Albert Camus, el primer filósofo del siglo XX

04/01/2018

“Lumiére! Lumiére! c’est en elle
que l’homme s’achève”
A.C.

“Estábamos hambrientos de libros y sexo, éramos meritocráticos y anarquistas. Todos los sistemas políticos y económicos nos parecían corruptos, pero nos negábamos a aceptar otra alternativa que no fuera un caótico hedonismo. Sin embargo, Adrián nos convenció de la necesidad de adaptar el pensamiento a la vida… era un lector de Camus y Nietzsche”. El que así habla es Tony Webster, uno de los protagonistas de la más reciente y laureada novela The Sense of an Ending, de Julian Barnes. Mientras sus compañeros de liceo leían a Wittgenstein, Russell, Orwell, Huxley, Baudelaire o Dostoievski, Adrián es el único que se detenía en los libros del autor de La peste. Un día cualquiera, la institución es conmovida por una noticia inesperada: uno de los jóvenes se había suicidado.
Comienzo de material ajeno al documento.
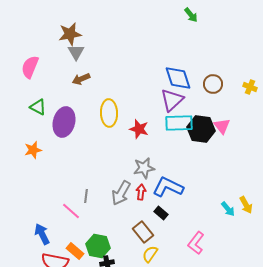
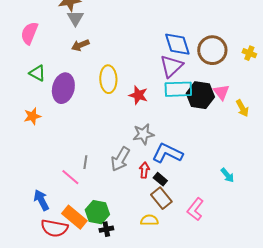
brown circle: (213, 84) -> (212, 50), size x1.5
red arrow: (141, 192) -> (144, 170), moved
yellow arrow: (246, 205) -> (242, 108), moved
brown rectangle: (143, 232) -> (161, 198), moved
orange rectangle: (75, 251) -> (74, 217), size x1.4
yellow semicircle: (150, 254) -> (149, 220), turned 54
Ante los comentarios que estimula la lamentable decisión, Adrián acude a la frase más repetida de El mito de Sísifo: “Sólo existe una cuestión filosófica verdaderamente seria: el suicidio”. En ese momento no reconocemos la connotación premonitoria de la frase. Cuatro años más tarde le tocaría a Adrián acabar con su vida.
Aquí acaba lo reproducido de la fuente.